Exercise instructions:
Write out again, exactly as they appear, the lines from the start of the data below through the line with "a svojom profile. Zvoľte len také"; no pictures.

Data supplied:

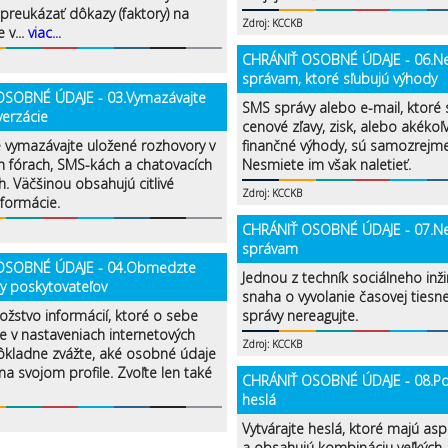
preukázať dôkazy (faktory) na
Zdroj: KCCKB
 v...
viac...
CHRÁNIŤ OSOBNÉ ÚDAJE - 06.Ne
správam, ktoré sľubujú výhody
OSOBNÉ ÚDAJE - 03.Vymazávajte
SMS správy alebo e-mail, ktoré 
verzácie
cenové zľavy, zisk, alebo akékoľ
e vymazávajte uložené rozhovory v
finančné výhody, sú samozrejme
h fórach, SMS-kách a chatovacích
Nesmiete im však naletieť.
h. Väčšinou obsahujú citlivé
Zdroj: KCCKB
formácie.
CHRÁNIŤ OSOBNÉ ÚDAJE - 07.Ne
správam
OSOBNÉ ÚDAJE - 04.Obmedzte
Jednou z techník sociálneho inži
y poskytovateľov
snaha o vyvolanie časovej tiesn
ožstvo informácií, ktoré o sebe
správy nereagujte.
e v nastaveniach internetových
Zdroj: KCCKB
Dôkladne zvážte, aké osobné údaje
a svojom profile. Zvoľte len také
CHRÁNIŤ OSOBNÉ ÚDAJE - 08.Použ
heslá
Vytvárajte heslá, ktoré majú as
a obsahujú kombináciu veľkých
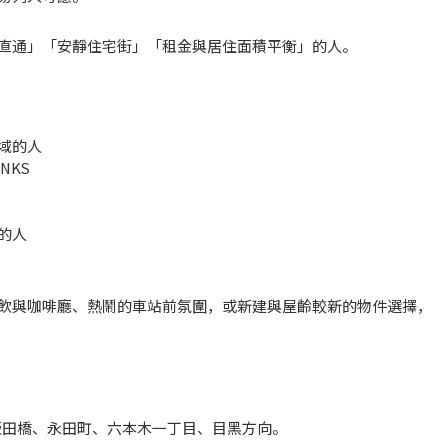
直通」「安靜住宅街」「租金與居住面積平衡」的人。
域的人
NKS
的人
飲與咖啡廳、熱鬧的車站前氛圍，或新建與屋齡較新的物件選擇，
通飯田橋、永田町、六本木一丁目、目黑方向。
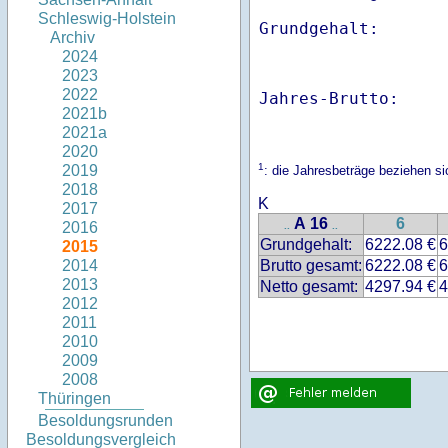
Schleswig-Holstein
Archiv
2024
2023
2022
Jahres-Brutto:    
2021b
2021a
2020
1
2019
: die Jahresbeträge beziehen s
2018
K
2017
A 16
6
2016
..
..
Grundgehalt:
6222.08 €
6
2015
Brutto gesamt:
6222.08 €
6
2014
2013
Netto gesamt:
4297.94 €
4
2012
2011
2010
2009
2008
Thüringen
Besoldungsrunden
Besoldungsvergleich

Worked solution:
preukázať dôkazy (faktory) na
Zdroj: KCCKB
 v...
viac...
CHRÁNIŤ OSOBNÉ ÚDAJE - 06.Ne
správam, ktoré sľubujú výhody
OSOBNÉ ÚDAJE - 03.Vymazávajte
SMS správy alebo e-mail, ktoré 
verzácie
cenové zľavy, zisk, alebo akékoľ
e vymazávajte uložené rozhovory v
finančné výhody, sú samozrejme
h fórach, SMS-kách a chatovacích
Nesmiete im však naletieť.
h. Väčšinou obsahujú citlivé
Zdroj: KCCKB
formácie.
CHRÁNIŤ OSOBNÉ ÚDAJE - 07.Ne
správam
OSOBNÉ ÚDAJE - 04.Obmedzte
Jednou z techník sociálneho inži
y poskytovateľov
snaha o vyvolanie časovej tiesn
ožstvo informácií, ktoré o sebe
správy nereagujte.
e v nastaveniach internetových
Zdroj: KCCKB
Dôkladne zvážte, aké osobné údaje
a svojom profile. Zvoľte len také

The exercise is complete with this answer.